Барт молча кивнул. Ему уже не хотелось ни есть, ни спать. Он думал о том, почему не захватил из холодильника Крониных в Нью-Прайсе пару бутылок фирменной жидкости Марии.
Леран вдруг весь встрепенулся, напрягшиеся мышцы проступили через рубашку выпуклыми буграми.
– Ответьте мне, почему на Земле бесправие и беззаконие стали главными законами? Если б люди знали до рождения, что их ожидает, мало кто согласился бы на появление в этом мире.
– В такое время живём, Леран, – отозвался Мартин, внимательно наблюдая за метаморфозой, – Никто не гарантирован от бед и несчастий. А заслужили или нет, – откуда нам знать?
– Общие слова! – воскликнул Леран, – Зачем созданы государство и полиция, если они бесполезны? Зачем люди гонятся за долларом, если внутри нет ничего? Разум не нужен никому. Неужели так было всегда и так будет? Ведь в таком случае история бессмысленна. Кипение живого вещества… Люди, – не разумные существа, они занимают на Земле не своё место!
– Не разумные? – не удивился Мартин, – Может быть. Но чьё место? И все ли неразумны?
– Не все, – уже менее агрессивно ответил Леран, – Но исключений так мало. А чьё место – я не знаю. Ведь это никому не интересно.

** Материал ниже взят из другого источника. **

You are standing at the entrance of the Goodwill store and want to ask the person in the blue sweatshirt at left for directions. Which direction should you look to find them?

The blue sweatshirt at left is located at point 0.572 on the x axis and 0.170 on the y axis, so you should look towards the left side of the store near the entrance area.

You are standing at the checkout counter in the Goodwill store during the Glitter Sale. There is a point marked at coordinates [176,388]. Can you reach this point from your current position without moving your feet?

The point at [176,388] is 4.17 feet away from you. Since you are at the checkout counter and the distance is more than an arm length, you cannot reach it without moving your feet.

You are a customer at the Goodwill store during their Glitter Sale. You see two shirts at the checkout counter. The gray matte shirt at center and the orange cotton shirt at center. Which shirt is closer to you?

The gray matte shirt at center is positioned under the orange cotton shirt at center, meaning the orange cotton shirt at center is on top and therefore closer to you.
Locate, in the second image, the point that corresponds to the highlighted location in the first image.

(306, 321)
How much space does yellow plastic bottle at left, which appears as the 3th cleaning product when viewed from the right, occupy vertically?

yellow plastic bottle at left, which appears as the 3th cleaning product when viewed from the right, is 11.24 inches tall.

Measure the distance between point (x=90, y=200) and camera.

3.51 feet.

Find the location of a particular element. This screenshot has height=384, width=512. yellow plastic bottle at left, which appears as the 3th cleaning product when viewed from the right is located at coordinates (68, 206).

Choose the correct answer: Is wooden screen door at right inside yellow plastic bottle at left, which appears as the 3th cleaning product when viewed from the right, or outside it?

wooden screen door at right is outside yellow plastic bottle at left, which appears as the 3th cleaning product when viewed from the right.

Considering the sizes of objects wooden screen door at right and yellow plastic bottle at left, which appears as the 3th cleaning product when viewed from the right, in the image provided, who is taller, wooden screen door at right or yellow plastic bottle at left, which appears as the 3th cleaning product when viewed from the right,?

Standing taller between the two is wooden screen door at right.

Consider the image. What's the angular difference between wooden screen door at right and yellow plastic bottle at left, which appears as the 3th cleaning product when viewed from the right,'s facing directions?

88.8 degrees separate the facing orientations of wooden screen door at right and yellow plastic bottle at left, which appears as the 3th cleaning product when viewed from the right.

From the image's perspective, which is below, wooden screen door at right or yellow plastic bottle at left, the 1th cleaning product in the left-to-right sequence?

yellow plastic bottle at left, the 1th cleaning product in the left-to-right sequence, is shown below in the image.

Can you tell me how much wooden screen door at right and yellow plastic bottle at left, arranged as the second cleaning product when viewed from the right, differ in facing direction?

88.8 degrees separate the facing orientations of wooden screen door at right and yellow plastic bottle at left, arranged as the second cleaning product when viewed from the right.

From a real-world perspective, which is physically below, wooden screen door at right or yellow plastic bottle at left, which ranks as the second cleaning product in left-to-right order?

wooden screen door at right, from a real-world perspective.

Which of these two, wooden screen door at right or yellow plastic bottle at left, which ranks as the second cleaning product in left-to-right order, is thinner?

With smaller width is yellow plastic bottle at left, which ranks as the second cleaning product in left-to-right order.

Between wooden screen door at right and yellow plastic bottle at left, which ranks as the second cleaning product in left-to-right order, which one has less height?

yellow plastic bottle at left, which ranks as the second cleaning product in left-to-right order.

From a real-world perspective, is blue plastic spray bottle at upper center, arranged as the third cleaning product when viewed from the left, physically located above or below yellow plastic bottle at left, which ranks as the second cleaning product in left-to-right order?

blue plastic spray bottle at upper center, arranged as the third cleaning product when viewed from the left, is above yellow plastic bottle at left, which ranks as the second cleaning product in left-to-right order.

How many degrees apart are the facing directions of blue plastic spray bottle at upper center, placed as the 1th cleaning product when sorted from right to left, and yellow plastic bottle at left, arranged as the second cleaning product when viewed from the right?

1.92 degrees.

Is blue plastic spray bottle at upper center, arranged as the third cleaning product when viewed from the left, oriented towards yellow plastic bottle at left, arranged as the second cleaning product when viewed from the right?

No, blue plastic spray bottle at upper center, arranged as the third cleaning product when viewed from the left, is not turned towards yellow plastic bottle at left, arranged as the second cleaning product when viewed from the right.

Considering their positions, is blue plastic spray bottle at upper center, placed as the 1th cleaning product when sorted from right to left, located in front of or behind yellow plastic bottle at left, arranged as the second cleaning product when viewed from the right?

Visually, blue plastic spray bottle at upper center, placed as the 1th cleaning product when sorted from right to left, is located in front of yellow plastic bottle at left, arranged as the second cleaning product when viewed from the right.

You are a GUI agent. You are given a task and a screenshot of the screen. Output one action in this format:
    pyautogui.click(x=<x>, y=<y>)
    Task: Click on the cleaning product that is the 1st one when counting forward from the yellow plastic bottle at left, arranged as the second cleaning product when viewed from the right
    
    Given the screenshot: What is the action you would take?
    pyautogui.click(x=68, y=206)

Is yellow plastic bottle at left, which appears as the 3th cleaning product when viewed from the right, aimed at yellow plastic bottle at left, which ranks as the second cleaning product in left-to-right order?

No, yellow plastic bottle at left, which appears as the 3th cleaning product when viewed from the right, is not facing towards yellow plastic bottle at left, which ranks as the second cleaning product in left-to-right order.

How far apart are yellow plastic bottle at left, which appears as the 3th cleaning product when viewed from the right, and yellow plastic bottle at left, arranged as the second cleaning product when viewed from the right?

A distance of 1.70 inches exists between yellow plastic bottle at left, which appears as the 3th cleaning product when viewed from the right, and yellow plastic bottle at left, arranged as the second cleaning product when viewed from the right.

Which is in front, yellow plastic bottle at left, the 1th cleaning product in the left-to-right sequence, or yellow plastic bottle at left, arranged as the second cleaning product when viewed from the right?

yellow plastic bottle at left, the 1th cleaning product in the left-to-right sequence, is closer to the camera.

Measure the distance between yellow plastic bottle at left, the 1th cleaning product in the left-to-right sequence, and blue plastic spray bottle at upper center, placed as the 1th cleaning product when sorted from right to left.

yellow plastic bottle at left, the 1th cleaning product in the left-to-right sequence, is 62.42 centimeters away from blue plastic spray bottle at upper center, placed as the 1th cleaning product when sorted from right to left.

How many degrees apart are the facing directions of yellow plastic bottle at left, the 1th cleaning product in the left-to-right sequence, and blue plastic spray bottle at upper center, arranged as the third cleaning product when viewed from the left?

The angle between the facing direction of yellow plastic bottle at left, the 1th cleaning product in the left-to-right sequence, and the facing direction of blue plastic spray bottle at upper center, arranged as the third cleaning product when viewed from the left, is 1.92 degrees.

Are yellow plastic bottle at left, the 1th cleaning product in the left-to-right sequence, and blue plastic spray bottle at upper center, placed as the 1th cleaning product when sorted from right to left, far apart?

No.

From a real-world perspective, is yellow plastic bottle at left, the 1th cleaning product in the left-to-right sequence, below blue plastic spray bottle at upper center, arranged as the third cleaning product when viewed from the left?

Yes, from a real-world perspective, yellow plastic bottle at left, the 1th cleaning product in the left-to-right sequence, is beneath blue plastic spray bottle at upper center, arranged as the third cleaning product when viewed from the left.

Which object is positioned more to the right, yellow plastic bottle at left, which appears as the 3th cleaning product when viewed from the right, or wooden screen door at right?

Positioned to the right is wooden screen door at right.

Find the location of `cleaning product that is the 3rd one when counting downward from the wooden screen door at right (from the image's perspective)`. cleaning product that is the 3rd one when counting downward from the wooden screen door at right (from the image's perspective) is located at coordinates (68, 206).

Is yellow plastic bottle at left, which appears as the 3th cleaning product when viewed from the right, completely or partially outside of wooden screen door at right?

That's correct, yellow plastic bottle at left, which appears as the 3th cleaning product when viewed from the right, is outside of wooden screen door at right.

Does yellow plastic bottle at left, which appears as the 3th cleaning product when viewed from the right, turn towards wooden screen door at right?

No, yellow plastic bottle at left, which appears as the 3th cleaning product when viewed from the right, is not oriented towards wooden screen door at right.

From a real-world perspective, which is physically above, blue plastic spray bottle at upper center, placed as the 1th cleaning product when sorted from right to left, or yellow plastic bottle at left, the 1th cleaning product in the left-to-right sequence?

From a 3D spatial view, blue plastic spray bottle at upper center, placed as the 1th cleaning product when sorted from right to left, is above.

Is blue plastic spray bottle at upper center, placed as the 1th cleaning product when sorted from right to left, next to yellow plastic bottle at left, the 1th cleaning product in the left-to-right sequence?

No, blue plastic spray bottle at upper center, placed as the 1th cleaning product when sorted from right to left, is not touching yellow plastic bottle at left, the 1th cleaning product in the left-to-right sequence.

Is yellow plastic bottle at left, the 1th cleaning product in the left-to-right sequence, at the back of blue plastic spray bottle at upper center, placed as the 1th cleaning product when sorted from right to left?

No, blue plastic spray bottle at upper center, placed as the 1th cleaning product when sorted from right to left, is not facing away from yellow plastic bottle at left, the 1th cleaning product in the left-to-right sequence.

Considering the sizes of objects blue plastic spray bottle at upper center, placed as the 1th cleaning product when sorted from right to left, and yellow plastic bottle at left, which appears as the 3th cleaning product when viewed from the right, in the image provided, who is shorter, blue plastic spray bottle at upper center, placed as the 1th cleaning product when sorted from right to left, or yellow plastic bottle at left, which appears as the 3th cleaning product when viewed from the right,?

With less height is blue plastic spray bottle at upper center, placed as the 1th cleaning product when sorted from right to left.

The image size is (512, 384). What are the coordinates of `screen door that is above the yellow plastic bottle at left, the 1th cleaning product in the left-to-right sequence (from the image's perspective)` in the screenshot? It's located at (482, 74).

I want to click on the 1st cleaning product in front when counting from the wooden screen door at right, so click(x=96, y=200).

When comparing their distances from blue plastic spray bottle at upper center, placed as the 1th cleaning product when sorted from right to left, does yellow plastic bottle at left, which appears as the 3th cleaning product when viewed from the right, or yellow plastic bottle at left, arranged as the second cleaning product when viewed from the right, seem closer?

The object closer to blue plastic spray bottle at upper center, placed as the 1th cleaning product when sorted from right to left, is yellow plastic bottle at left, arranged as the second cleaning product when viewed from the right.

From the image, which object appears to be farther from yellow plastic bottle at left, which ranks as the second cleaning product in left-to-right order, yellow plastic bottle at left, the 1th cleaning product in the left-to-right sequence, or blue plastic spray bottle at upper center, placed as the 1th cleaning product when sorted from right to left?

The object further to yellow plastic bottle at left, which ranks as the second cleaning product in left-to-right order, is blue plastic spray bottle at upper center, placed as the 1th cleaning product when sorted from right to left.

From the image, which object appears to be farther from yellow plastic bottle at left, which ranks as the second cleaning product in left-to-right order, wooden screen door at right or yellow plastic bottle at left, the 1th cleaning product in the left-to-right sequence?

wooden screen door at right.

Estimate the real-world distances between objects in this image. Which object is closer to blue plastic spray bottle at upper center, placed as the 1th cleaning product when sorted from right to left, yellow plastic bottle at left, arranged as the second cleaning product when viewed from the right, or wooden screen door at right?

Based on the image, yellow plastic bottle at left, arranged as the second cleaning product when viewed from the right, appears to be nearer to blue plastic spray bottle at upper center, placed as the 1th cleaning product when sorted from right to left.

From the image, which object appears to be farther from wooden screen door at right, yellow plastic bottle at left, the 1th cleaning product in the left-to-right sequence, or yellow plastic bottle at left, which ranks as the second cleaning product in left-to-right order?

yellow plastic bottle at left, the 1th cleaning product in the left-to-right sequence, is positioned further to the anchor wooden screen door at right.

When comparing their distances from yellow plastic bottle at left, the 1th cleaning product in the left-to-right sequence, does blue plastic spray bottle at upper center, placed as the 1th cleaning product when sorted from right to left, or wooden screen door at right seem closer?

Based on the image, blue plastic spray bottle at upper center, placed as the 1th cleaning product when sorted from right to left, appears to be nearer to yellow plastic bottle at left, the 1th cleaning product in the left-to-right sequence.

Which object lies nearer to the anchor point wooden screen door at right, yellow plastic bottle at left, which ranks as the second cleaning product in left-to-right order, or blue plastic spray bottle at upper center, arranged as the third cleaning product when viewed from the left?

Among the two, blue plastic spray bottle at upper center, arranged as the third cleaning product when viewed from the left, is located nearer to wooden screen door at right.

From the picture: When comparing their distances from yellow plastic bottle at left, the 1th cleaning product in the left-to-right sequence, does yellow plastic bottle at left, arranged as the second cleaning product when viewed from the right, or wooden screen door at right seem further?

– Не будем сейчас спорить, – примирительно и успокаивающе заметил Мартин, – Давайте определимся с первыми шагами, а потом всем отдыхать. Охрану я оставляю, можете быть спокойны. Если не за себя, то за сестру… Сон и ещё раз сон!
При слове «сон» Леран вздрогнул. Ещё одна тайна, которой он не сможет поделиться с Бартом. За ночь он трижды пытался снять внутреннее напряжение сном, но каждый раз просыпался через минуту. Только он проваливался в забытьё, как перед ним вставала одна и та же картина. Красочная, во всех деталях, реальная как жизнь. Но чья жизнь? Откуда в нём то, чему нет аналогий на Земле? Лик золотоволосого старца не встревожил его, только заставил задуматься. Но сон!..
Он – верховный вождь целой планеты. Это не Земля. Он вождь и учёный. Вокруг него цветные прозрачные трубопроводы, непонятные приборы… Он занимается каким–то химическим процессом, но мысли далеки от опыта. Только что к нему поступило сообщение: на соседней планете зверски убит посол его планеты. Вместе с семьёй.
На душе горько и тягостно: посол с лицом Ирвина Кронина. С ним были Мария и Леда.
Тут он просыпается в беззвучном крике. Чей это сон? Или чья жизнь?
Проходящее уходит по–разному: или по-европейски, незаметно, так что и следа не остаётся, или по-восточному, сохраняясь в малых движениях души и сердца, меняя при случае весь уклад жизни.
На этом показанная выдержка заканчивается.